------ DATA FOR THE TASK

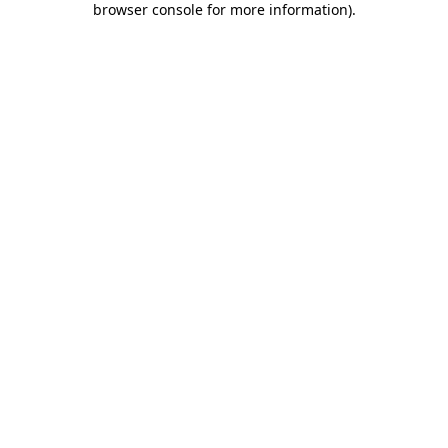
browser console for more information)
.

------------
------ DATA FOR THE TASK

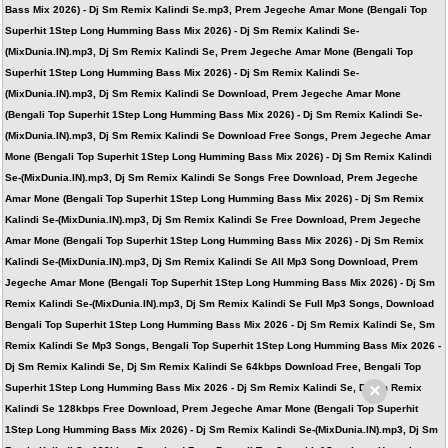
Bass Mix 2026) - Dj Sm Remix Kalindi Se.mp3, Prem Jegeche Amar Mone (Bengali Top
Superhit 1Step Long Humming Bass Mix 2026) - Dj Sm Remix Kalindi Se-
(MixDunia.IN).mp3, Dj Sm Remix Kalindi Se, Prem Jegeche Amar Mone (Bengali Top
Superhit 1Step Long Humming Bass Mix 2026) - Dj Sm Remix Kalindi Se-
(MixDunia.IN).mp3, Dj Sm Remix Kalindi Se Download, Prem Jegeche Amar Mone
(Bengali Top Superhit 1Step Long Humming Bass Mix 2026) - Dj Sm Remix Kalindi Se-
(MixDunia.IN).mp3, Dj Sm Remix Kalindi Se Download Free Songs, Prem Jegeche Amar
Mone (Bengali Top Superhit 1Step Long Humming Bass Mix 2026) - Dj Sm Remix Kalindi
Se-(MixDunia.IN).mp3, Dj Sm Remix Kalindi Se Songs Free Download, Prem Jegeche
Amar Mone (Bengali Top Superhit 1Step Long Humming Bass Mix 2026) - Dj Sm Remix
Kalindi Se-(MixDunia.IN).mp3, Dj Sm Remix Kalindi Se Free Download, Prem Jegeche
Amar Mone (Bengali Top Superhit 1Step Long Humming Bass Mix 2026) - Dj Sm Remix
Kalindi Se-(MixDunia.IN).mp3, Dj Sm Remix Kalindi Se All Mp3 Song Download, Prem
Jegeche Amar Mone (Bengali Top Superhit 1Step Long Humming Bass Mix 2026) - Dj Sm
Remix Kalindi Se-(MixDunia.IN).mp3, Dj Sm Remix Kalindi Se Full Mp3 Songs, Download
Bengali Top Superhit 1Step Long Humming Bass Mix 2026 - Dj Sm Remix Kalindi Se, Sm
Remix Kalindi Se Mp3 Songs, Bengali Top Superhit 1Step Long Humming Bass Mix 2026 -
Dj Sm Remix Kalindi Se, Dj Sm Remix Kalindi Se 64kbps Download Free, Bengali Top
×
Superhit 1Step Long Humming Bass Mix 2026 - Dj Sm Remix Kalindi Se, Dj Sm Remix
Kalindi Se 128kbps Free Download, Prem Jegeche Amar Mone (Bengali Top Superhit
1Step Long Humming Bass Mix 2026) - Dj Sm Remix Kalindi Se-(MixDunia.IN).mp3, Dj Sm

------------

YOUR TASK → Would you please write out, exactly and with no other lines, the stretch of the listing above from the line containing "Kalindi Se-(MixDunia.IN).mp3, Dj Sm Remix Kalindi Se All" through the line containing "Kalindi Se 128kbps"?

RESPONSE TO THE EXERCISE →
Kalindi Se-(MixDunia.IN).mp3, Dj Sm Remix Kalindi Se All Mp3 Song Download, Prem
Jegeche Amar Mone (Bengali Top Superhit 1Step Long Humming Bass Mix 2026) - Dj Sm
Remix Kalindi Se-(MixDunia.IN).mp3, Dj Sm Remix Kalindi Se Full Mp3 Songs, Download
Bengali Top Superhit 1Step Long Humming Bass Mix 2026 - Dj Sm Remix Kalindi Se, Sm
Remix Kalindi Se Mp3 Songs, Bengali Top Superhit 1Step Long Humming Bass Mix 2026 -
Dj Sm Remix Kalindi Se, Dj Sm Remix Kalindi Se 64kbps Download Free, Bengali Top
×
Superhit 1Step Long Humming Bass Mix 2026 - Dj Sm Remix Kalindi Se, Dj Sm Remix
Kalindi Se 128kbps Free Download, Prem Jegeche Amar Mone (Bengali Top Superhit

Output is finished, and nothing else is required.